未来を掴む為に出来ること
誰かが泣いていた。大きな声をあげながら、泣いている声が聞こえるんだ。
目を開くと、モノクロの光景が見えた。所々ノイズが混ざるような歪な光景。鮮明に見えるわけではなく、繰り返し見た為に、擦りきれたビデオの映像を見ているかのようだ。
モノクロの光景の中には一人の女性が座っていた。後ろ姿しか見えないが、髪の長さや泣き声から女性だと解った。座っている女性は、空へと顔を向けながら泣き叫ぶ。
慟哭。
何がそんなに悲しいのだろうか?気になった俺は近付こうとして、目の前にある見えない壁に衝突。手を添えても何をしても、この場所から先に行けないようだ。
声を掛けようとして、声すら出ない事に気づく。どうしようもない状況の中で女性は慟哭しながら、両腕を空へと伸ばした。
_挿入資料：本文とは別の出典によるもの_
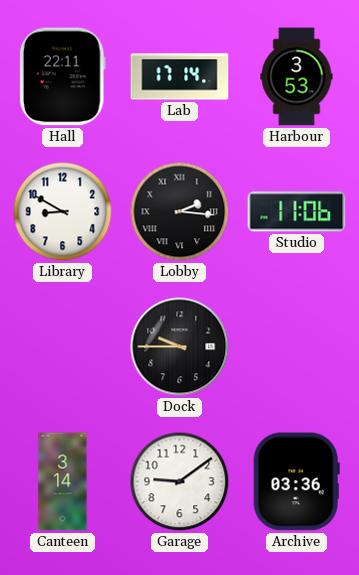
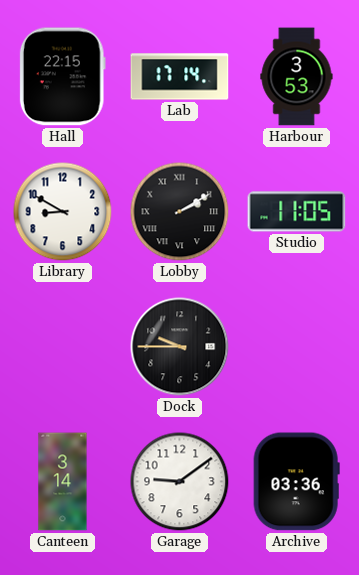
Hall: 22:11 -> 22:15
Lobby: 2:16 -> 2:10
Studio: 11:06 -> 11:05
違和感ーー
異様に短い。何かがーー足りないような。
ノイズが走る。ザラザラとした音が鳴り響き、モノクロの光景が細切れに動く。慟哭している女性の姿を見ながら、モノクロの光景は一瞬で真っ暗な世界へと切り替わってしまった。
漆黒の闇の中、気付けば何かに腰を掛けているようだ。手で触れると、滑らかな感触。瞬間ーー目の前に光が灯る。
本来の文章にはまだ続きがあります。